Travis County officials recently countersued Paxton and Secretary of State Jane Nelson, claiming Paxton’s initial lawsuit against Travis violated the National Voter Registration Act.
Earlier, Bexar County Judge Antonia Arteaga rendered Paxton’s motion to stop third-party vendor Civic Government Solutions (CGS) from sending the voter registrations moot. CGS had already completed its purchase award “to print and mail State Voter Registration Forms, with postage-paid return envelopes, to unregistered voters in locations based on targeting agreed to by the County.”
Paxton later appealed for a temporary restraining order and injunction.
Texas Scorecard has since obtained several voter registration forms sent to long-registered Bexar County citizens from “Election Mail Service” (EMS).
Despite a return envelope to the Bexar County Elections Administrator, the registration form directly connects EMS to CGS: “Please contact us with any questions: support@civicgs.com”
In 2020, ProPublica called EMS “a project of a Texas public benefit corporation called Civitech.”
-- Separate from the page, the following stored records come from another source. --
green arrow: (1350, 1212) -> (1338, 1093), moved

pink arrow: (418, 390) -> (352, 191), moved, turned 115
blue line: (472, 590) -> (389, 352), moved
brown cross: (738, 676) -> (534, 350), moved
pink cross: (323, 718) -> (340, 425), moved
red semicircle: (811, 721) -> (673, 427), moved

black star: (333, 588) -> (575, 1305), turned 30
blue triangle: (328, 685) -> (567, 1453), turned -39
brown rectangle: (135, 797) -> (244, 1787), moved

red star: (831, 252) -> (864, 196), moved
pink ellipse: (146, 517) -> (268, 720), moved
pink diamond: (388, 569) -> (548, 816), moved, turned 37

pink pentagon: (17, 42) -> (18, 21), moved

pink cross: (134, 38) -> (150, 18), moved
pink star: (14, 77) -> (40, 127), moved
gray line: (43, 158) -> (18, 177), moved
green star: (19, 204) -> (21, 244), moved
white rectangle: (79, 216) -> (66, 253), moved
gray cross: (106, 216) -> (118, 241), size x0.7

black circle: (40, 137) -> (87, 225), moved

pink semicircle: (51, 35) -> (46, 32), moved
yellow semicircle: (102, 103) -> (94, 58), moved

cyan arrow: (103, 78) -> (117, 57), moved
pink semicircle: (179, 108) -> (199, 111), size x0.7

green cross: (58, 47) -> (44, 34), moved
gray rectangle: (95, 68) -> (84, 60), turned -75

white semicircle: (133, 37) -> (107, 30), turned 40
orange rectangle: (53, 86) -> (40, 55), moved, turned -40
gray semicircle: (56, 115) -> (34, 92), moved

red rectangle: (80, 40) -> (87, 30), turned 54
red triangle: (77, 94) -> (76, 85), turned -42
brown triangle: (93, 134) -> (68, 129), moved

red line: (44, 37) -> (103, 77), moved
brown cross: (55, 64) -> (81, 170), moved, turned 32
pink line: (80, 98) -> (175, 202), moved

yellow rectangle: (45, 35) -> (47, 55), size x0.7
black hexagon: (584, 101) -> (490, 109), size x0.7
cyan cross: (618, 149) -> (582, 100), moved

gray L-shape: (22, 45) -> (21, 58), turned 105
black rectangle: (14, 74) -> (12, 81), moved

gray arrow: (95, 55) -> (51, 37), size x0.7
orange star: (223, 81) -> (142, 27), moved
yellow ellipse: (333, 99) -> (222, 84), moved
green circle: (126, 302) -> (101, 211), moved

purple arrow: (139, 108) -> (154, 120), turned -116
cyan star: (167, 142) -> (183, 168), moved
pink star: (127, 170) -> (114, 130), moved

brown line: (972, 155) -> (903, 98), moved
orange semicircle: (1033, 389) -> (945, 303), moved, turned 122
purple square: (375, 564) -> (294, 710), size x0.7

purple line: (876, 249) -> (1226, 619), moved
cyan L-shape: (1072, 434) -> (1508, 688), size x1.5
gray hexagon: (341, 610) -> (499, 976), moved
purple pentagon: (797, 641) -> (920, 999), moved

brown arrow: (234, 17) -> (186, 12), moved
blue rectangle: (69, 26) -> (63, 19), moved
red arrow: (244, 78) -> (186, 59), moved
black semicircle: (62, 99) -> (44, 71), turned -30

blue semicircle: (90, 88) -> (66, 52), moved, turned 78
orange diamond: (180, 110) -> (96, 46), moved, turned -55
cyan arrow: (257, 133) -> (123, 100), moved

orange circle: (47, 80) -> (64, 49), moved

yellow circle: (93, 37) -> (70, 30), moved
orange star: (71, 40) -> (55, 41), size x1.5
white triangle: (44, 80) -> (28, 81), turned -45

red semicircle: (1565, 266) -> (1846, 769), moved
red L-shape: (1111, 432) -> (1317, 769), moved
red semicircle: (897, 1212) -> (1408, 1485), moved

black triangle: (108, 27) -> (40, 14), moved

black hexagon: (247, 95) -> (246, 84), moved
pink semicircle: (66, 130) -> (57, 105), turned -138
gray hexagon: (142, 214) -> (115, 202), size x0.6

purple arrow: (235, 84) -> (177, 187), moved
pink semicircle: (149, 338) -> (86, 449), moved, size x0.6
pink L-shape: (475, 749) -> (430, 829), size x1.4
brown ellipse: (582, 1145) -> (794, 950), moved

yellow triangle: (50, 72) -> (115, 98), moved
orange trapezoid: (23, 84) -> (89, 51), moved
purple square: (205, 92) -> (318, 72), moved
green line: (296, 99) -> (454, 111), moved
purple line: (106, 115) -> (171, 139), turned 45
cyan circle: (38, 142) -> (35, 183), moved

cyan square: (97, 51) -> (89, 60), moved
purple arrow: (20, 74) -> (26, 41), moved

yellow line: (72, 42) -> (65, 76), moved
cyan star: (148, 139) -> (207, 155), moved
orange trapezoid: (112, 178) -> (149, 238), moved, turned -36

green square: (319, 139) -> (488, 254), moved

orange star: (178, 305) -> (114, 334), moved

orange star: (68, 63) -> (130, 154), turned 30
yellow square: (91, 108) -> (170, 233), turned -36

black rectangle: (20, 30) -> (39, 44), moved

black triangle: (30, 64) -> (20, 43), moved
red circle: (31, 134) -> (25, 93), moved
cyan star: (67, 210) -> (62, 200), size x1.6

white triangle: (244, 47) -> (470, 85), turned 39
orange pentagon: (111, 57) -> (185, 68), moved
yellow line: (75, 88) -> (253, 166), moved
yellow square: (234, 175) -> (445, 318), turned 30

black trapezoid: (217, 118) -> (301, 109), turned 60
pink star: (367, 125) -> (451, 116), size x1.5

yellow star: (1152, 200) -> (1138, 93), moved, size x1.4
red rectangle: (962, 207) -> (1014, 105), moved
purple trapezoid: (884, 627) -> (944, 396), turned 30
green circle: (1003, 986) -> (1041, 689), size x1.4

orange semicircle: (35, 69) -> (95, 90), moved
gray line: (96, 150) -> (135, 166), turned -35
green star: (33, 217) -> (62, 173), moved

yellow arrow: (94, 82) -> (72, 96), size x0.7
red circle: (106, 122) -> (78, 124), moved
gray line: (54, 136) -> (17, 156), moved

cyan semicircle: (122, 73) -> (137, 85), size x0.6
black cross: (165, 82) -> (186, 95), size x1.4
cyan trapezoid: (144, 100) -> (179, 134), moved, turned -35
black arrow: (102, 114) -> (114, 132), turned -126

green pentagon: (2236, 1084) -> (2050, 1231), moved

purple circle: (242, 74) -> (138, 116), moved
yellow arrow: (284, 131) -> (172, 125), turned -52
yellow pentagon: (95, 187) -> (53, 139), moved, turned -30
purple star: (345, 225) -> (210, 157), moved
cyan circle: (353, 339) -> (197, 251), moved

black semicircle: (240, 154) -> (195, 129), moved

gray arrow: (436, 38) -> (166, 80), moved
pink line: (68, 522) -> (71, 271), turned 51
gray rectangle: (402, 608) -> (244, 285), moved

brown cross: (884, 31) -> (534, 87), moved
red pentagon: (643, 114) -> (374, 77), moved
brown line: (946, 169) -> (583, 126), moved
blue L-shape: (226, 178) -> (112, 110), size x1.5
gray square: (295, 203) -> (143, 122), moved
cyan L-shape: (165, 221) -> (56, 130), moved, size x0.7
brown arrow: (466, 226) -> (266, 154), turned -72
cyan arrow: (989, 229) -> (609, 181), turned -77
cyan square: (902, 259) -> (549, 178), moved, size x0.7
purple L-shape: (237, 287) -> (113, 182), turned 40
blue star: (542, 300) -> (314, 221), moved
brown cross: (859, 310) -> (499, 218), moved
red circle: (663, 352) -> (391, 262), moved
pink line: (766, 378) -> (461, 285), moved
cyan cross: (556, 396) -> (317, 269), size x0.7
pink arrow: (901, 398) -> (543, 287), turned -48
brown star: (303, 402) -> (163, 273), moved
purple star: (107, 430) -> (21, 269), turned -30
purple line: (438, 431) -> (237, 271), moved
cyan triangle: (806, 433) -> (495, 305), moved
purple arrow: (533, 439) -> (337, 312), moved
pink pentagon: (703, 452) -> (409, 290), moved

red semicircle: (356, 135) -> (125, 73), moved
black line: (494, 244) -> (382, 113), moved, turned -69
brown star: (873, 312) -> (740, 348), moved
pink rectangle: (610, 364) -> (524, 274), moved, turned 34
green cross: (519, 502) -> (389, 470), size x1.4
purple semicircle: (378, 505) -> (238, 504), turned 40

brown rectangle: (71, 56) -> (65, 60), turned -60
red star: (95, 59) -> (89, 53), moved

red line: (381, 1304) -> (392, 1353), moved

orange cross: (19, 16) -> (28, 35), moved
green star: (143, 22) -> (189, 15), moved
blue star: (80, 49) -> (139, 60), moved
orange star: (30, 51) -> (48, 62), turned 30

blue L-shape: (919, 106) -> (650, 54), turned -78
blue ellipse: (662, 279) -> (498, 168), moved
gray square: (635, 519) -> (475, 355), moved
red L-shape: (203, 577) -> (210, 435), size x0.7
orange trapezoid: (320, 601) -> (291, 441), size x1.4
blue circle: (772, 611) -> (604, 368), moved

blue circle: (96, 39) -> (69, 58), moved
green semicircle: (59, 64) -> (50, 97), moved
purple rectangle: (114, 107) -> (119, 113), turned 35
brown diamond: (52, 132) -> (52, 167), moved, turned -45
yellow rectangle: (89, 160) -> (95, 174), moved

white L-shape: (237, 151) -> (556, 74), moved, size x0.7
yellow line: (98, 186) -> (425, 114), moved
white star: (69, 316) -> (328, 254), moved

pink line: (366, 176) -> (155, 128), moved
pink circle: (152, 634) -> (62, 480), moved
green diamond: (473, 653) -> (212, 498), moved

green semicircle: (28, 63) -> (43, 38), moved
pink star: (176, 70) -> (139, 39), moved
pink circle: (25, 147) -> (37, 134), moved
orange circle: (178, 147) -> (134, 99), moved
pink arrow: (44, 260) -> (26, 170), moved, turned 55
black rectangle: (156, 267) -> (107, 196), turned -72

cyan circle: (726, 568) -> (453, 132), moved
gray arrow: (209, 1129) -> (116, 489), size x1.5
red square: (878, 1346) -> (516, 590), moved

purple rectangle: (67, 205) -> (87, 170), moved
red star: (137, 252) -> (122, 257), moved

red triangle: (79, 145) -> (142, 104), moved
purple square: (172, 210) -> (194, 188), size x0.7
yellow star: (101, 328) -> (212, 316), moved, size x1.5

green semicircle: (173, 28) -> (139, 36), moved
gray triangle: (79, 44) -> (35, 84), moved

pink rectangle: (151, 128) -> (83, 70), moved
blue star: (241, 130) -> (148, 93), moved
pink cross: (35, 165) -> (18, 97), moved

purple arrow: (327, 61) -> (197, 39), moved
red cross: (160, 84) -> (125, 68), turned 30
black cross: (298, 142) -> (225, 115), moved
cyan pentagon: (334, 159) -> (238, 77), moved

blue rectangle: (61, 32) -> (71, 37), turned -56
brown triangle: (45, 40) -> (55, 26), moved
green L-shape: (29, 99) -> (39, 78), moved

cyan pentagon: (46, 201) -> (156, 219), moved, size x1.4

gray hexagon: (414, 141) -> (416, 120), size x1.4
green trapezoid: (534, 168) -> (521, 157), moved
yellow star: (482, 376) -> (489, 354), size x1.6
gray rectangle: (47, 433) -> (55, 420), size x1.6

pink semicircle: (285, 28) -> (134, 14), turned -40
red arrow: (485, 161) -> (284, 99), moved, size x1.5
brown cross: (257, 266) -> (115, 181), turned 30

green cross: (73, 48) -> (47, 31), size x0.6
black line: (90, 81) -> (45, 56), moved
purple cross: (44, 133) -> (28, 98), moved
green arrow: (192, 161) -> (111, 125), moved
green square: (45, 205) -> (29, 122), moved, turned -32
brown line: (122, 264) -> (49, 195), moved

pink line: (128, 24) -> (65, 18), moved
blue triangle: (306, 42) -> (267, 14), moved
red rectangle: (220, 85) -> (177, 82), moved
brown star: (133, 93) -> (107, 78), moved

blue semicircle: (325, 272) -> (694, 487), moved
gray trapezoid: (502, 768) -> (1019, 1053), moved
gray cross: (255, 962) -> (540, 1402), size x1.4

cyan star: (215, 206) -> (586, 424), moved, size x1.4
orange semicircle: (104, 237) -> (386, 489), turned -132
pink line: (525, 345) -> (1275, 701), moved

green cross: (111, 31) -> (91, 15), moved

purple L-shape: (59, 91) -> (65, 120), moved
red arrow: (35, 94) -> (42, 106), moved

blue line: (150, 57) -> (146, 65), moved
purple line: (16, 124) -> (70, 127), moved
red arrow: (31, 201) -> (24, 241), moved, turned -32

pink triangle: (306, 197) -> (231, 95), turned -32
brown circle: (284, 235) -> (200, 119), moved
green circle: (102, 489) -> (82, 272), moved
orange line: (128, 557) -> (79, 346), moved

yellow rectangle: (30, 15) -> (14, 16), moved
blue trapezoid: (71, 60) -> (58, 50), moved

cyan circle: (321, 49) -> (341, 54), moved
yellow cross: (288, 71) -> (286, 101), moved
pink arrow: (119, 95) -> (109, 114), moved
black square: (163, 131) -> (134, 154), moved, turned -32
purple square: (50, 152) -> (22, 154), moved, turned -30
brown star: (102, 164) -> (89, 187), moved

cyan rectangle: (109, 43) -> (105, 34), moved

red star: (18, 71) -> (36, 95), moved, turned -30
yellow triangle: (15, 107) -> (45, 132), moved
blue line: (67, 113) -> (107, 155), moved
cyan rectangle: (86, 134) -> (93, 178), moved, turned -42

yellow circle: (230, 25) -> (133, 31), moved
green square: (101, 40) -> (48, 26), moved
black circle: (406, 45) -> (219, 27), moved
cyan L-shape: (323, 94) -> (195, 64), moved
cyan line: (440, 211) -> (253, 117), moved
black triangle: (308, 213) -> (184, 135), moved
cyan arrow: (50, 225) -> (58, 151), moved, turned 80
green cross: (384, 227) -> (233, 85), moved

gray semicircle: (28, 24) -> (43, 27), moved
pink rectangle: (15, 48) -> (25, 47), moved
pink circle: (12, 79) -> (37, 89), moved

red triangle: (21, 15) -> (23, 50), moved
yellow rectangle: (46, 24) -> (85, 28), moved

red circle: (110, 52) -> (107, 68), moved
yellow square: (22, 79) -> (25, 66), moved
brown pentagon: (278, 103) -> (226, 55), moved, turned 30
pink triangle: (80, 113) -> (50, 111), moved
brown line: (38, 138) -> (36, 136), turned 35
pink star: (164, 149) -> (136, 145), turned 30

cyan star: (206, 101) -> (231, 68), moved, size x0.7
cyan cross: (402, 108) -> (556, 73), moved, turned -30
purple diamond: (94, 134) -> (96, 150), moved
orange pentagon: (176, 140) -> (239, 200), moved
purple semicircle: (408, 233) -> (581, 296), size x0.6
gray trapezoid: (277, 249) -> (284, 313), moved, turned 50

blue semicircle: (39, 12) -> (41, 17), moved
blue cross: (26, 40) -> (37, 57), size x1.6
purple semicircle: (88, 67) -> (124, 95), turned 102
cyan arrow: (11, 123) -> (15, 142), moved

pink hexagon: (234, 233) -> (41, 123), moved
Civitech’s partisan blog discusses “targeting” eligible but unregistered voters to help Democrats in the General Election.
Yet EMS’ materials were so erroneous that Alabama’s former Secretary of State John Merrill warned citizens against using its voter registration forms.
Merrill wrote its “mailing appears to be based off an outdated voter list. Voters who are already registered are receiving this letter, as are individuals who have passed away and were already removed from our rolls.”
A week later, Ohio and North Carolina officials released warnings about parent company Civitech mailing unsolicited prefilled registration forms.
Civitech Founder and Executive Director Jeremy Smith told the Bexar County’s Commissioners Court that CGS has a “firewall” completely separating Civitech, keeping it “non-partisan”.
Smith claimed “There is no chance of a duplicate upfront because we run it against a weekly update of the voter file, and on whatever day it’s going to go out, it’ll be with the election administrator’s offices’ imprimatur of ‘This is correct.’ These people are not currently registered.”
Earlier in that hearing, Bexar Elections Administrator Jaquelyn Callanen warned against third-party voter registration organizations like CGS, even bringing evidence of dead and long-registered voters receiving voter applications. The court voted 3-1-1 to fund CGS anyway.
“These programs undermine election integrity and unequivocally must be stopped while litigation continues,” Paxton’s announcement concluded.